Reputation: 1712
I've testing the fault tolerant system of akka and so far it's been good when talking about retrying to send a msg according the maxNrOfRetries specified.
However, it does not restart the actor within the given time range, it restarts all at once, ignoring the within time range.
I tried with AllForOneStrategy and OneForOneStrategy but does not change anything.
Trying to follow this blog post: http://letitcrash.com/post/23532935686/watch-the-routees, this is the code I've been working.

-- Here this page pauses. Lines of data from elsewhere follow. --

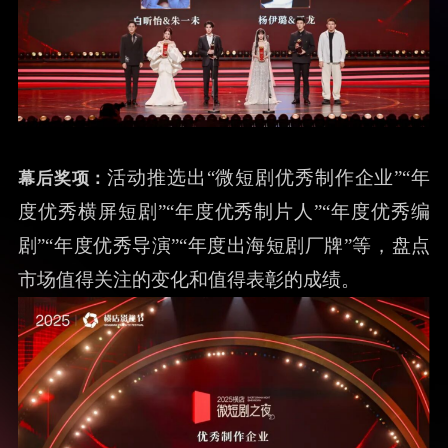
年度心动搭档
活动推选出“微短剧优秀制作企业”“年
幕后奖项：
度优秀横屏短剧”“年度优秀制片人”“年度优秀编
剧”“年度优秀导演”“年度出海短剧厂牌”等，盘点
市场值得关注的变化和值得表彰的成绩。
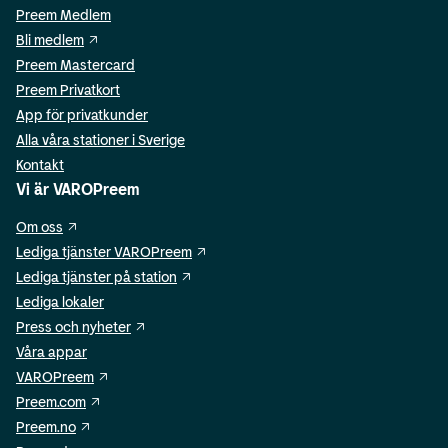
Preem Medlem
Bli medlem
Preem Mastercard
Preem Privatkort
App för privatkunder
Alla våra stationer i Sverige
Kontakt
Vi är VAROPreem
Om oss
Lediga tjänster VAROPreem
Lediga tjänster på station
Lediga lokaler
Press och nyheter
Våra appar
VAROPreem
Preem.com
Preem.no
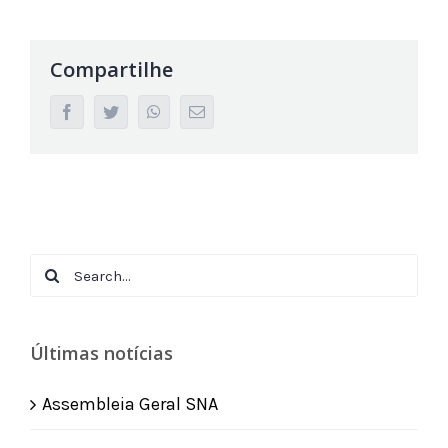
Compartilhe
facebook
twitter
whatsapp
Email
Search
for:
Últimas notícias
Assembleia Geral SNA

class Supervisor extends Actor with ActorLogging {
var replyTo: ActorRef = _
val child = context.actorOf(
Props(new Child)
.withRouter(
RoundRobinPool(
nrOfInstances = 5,
supervisorStrategy =
AllForOneStrategy(maxNrOfRetries = 3, withinTimeRange = 10.second) {
case _: NullPointerException => Restart
case _: Exception => Escalate
})), name = "child-router")
child ! GetRoutees
def receive = {
case RouterRoutees(routees) =>
routees foreach context.watch
case "start" =>
replyTo = sender()
child ! "error"
case Terminated(actor) =>
replyTo ! -1
context.stop(self)
}
}
class Child extends Actor with ActorLogging {
override def preRestart(reason: Throwable, message: Option[Any]): Unit = {
log.info("***** RESTARTING *****")
message foreach{ self forward }
}
def receive = LoggingReceive {
case "error" =>
log.info("***** GOT ERROR *****")
throw new NullPointerException
}
}
object Boot extends App {
val system = ActorSystem()
val supervisor = system.actorOf(Props[Supervisor], "supervisor")
supervisor ! "start"
}
Am I doing anything wrong to accomplish that?
EDIT
Actually, I misunderstood the purpose of the withinTimeRange. To schedule my retries in a time range, I'm doing the following:
override def preRestart(reason: Throwable, message: Option[Any]): Unit = {
log.info("***** RESTARTING *****")
message foreach { msg =>
context.system.scheduler.scheduleOnce(30.seconds, self, msg)
}
}
It seems to work ok.
Upvotes: 3
Views: 226
Reputation: 5424
From docs:
maxNrOfRetries - the number of times a child actor is allowed to be restarted, negative value means no limit, if the limit is exceeded the child actor is stopped
withinTimeRange - duration of the time window for maxNrOfRetries, Duration.Inf means no window
Your code means that when any child fails with NullPointerException
more than 3 times within 10 seconds it will not be restarted again. Because of AllForOneStrategy
after first Routee fails all routees are restarted. And because you've overridden preRestart
to resend failed message this situation repeats again until reaches 3 failures within 10 seconds(which is achieved in less than a second).
Upvotes: 2
Reputation: 35443
I think you have misunderstood the purpose of the withinTimeRange
arg. That value is supposed to be used in conjunction with maxNrOfRetries
to provide a window in which to support the limiting of the number of retries. For example, as you have specified, the implication is that the supervisor will no longer restart an individual child if that child needs to be restarted more than 3 times in 10 seconds.
Upvotes: 4